• _RECORDS TO PROCESS_:
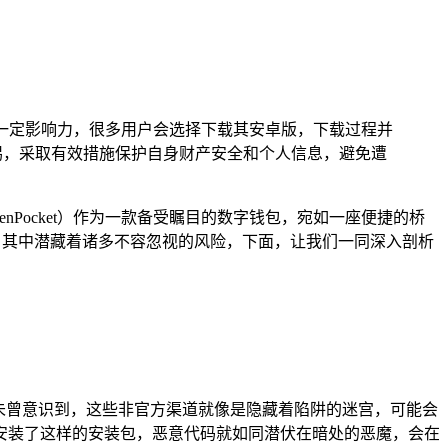
有一定影响力，很多用户会选择下载其安卓版，下载过程并
惕，采取有效措施保护自身财产安全和个人信息，避免遭
kenPocket）作为一款备受瞩目的数字钱包，宛如一座便捷的桥
，其中潜藏着诸多不容忽视的风险，下面，让我们一同深入剖析
许未曾意识到，这些非官方渠道就像是隐藏着陷阱的迷宫，可能会
安装了这样的安装包，恶意代码就如同潜伏在暗处的恶魔，会在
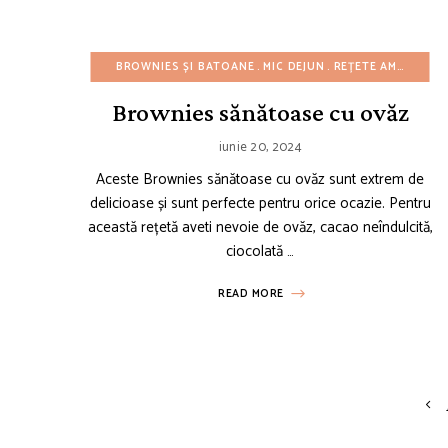
BROWNIES ȘI BATOANE
MIC DEJUN
REȚETE AMERICANE
Brownies sănătoase cu ovăz
iunie 20, 2024
Aceste Brownies sănătoase cu ovăz sunt extrem de
delicioase și sunt perfecte pentru orice ocazie. Pentru
această rețetă aveti nevoie de ovăz, cacao neîndulcită,
ciocolată …
READ MORE
Posts
navigation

• _EXERCISE_:
Wherever a picture appears in the records above, skip it and retype everything else exactly.

• _SOLUTION TO THIS PROBLEM_:
有一定影响力，很多用户会选择下载其安卓版，下载过程并
惕，采取有效措施保护自身财产安全和个人信息，避免遭
kenPocket）作为一款备受瞩目的数字钱包，宛如一座便捷的桥
，其中潜藏着诸多不容忽视的风险，下面，让我们一同深入剖析
许未曾意识到，这些非官方渠道就像是隐藏着陷阱的迷宫，可能会
安装了这样的安装包，恶意代码就如同潜伏在暗处的恶魔，会在
BROWNIES ȘI BATOANE
MIC DEJUN
REȚETE AMERICANE
Brownies sănătoase cu ovăz
iunie 20, 2024
Aceste Brownies sănătoase cu ovăz sunt extrem de
delicioase și sunt perfecte pentru orice ocazie. Pentru
această rețetă aveti nevoie de ovăz, cacao neîndulcită,
ciocolată …
READ MORE
Posts
navigation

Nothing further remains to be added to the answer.